No es casual que la seguridad
jurídica vaya acompañada en ese mismo artículo 9.3 de la prohibición de la
arbitrariedad de los poderes públicos. Una catástrofe como la que estamos
viviendo no precisa de respuestas arbitrarias, improvisadas u oportunistas,
sino de una eficaz coordinación entre administraciones, al menos a la altura de
otros países donde el virus lo ha tenido más difícil que en el nuestro. Quizá
porque en otros lugares han sido más conscientes de que si aquí hay una
realidad tangible e indiscutible es que hay un bicho que mata y arruina,
actuando en consecuencia y dejando sus rencillas partidistas para otro momento.
Fruto de la arbitrariedad y la
prepotencia es el desfile de normas contradictorias y enfrentamientos entre
administraciones al que asistimos impotentes en Madrid. Enfrentamientos que,
insultando la inteligencia del ciudadano, han querido enmascarar con palabras
hueras, falsas y mudables. Arbitrarios son los infames bailes de cifras de
muertos e infectados, y estadísticas, con que nos desayunamos cada día, como si
cada muerto y cada infectado (una vida humana, no sólo un DNI) no fueran más
que un número que sumar o restar para beneficiar o perjudicar la postura de según
qué partido. Arbitraria e irresponsable, finalmente, es la respuesta en clave
electoralista de muchos representantes, que tratan de convertirse cada cual en
adalid contra el virus a base de decretazo o descalificación al contrario, para
obtener un puñado más de votos en unas u otras elecciones.

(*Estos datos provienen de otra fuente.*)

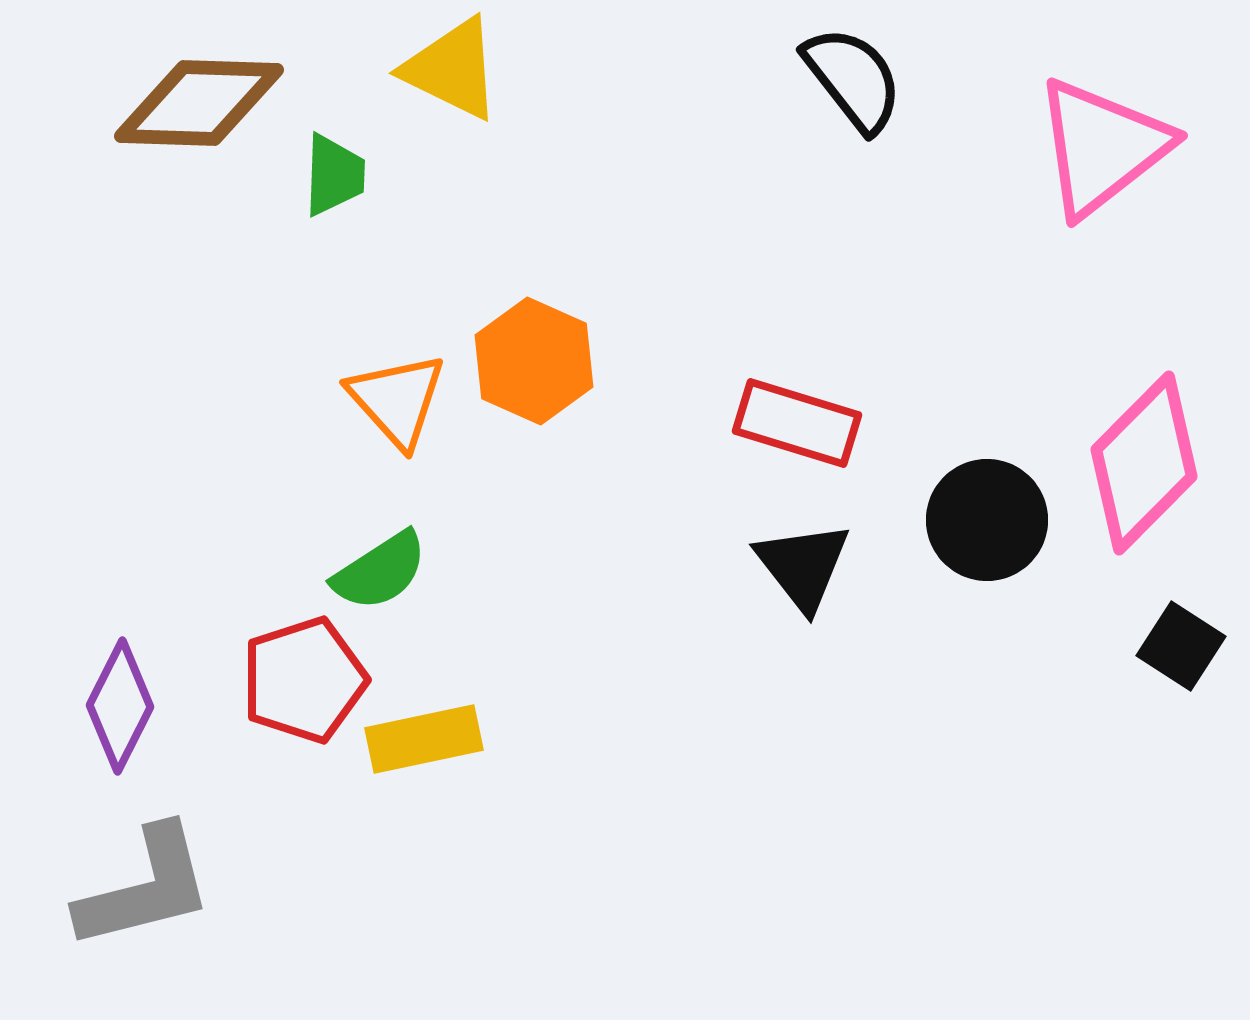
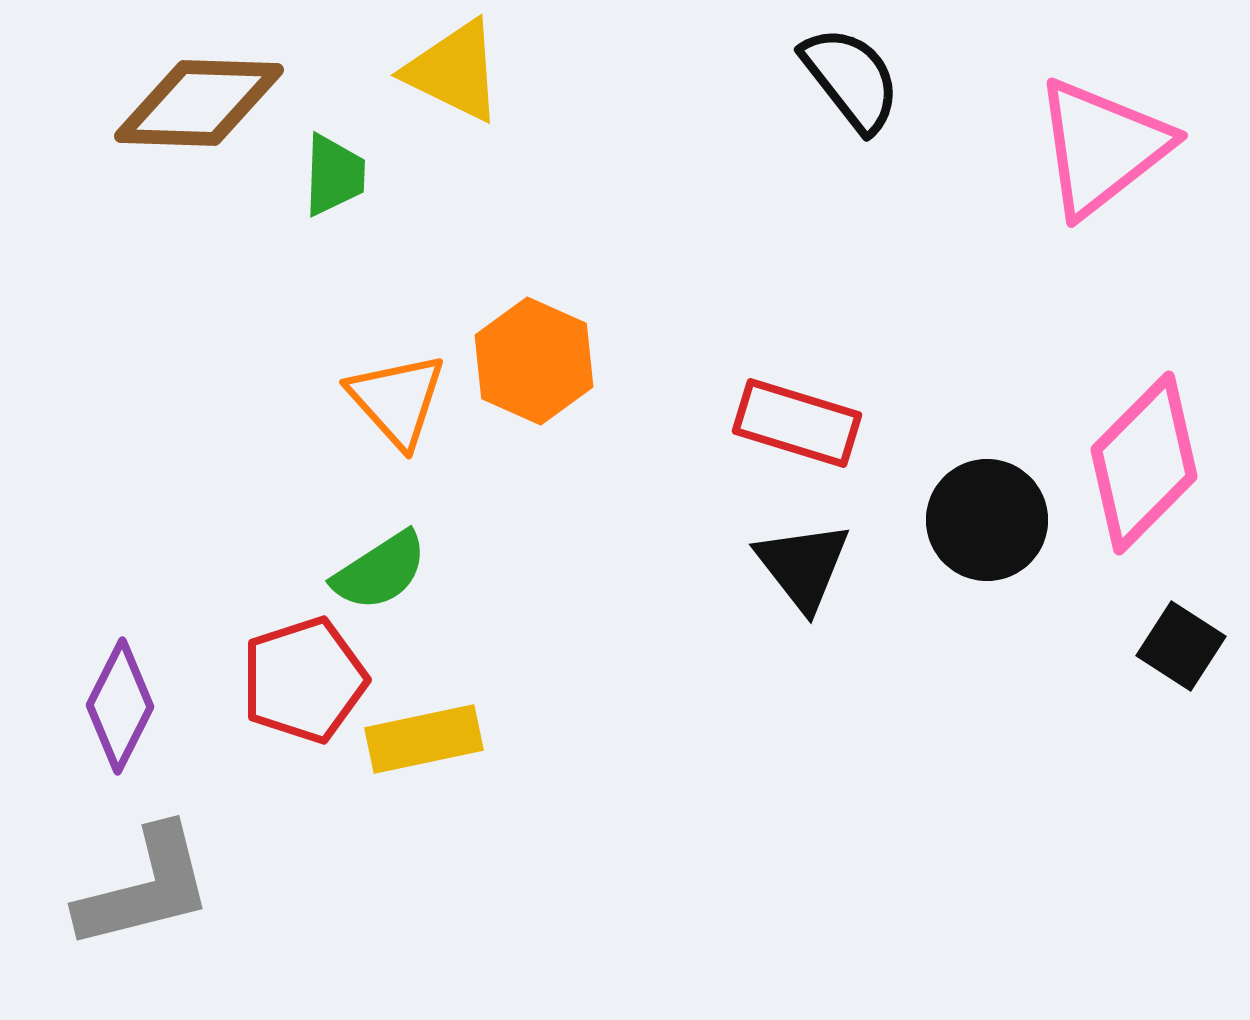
yellow triangle: moved 2 px right, 2 px down
black semicircle: moved 2 px left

Si los que nos gobiernan creen
que los ciudadanos se quedan impávidos como borregos ante esta situación de
desconcierto y arbitrariedad, se equivocan.
Primero vienen el estupor y la impotencia, seguidas del escepticismo y
la incredulidad; luego se suman la indignación y, finalmente, la desafección, no
con un gobierno o un partido, sino con un sistema político en su conjunto cuyas
normas y actuaciones habrán perdido a sus ojos la legitimidad de las urnas. La
miopía de unos y otros les impide comprender lo que la mayoría de los
ciudadanos deseamos, y es que haya acuerdo y coordinación entre los que
ostentan el mando, al menos en cuanto al virus y a nuestro derecho a circular
libremente. Pero lo que más parecen
olvidar es lo más obvio: que, sobre todo, lo que más anhelamos es que este
maldito carnaval de muerte, máscaras, distancias y encierros acabe cuanto
antes, y podamos volver a lo que quede de nuestra vida de hace siete meses.